Assignment
From the line below that contains "Скачать microsoft visual" to the line that contains "Wie lange muss man nach einem herzinfarkt im", repeat every line exactly, both ends included, and nothing else.

:: Material for this task ::

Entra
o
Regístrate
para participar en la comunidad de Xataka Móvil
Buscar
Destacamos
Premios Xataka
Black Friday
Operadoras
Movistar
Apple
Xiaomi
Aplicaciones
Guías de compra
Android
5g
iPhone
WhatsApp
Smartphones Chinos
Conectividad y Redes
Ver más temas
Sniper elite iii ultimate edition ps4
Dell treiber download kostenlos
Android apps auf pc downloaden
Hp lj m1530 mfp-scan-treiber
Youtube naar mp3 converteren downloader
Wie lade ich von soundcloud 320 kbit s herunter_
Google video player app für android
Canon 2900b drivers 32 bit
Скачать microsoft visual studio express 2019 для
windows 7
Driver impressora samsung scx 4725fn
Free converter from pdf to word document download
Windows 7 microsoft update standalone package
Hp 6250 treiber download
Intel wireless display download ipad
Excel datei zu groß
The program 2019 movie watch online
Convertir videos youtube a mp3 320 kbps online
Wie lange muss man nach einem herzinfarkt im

:::
:: Material for this task ::

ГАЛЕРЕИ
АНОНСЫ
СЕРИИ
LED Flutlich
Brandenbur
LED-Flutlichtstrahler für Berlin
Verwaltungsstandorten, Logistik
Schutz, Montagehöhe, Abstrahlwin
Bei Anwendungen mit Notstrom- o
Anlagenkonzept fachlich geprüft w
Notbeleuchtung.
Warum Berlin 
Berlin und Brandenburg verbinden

:::

Result of the exercise
Скачать microsoft visual studio express 2019 для
windows 7
Driver impressora samsung scx 4725fn
Free converter from pdf to word document download
Windows 7 microsoft update standalone package
Hp 6250 treiber download
Intel wireless display download ipad
Excel datei zu groß
The program 2019 movie watch online
Convertir videos youtube a mp3 320 kbps online
Wie lange muss man nach einem herzinfarkt im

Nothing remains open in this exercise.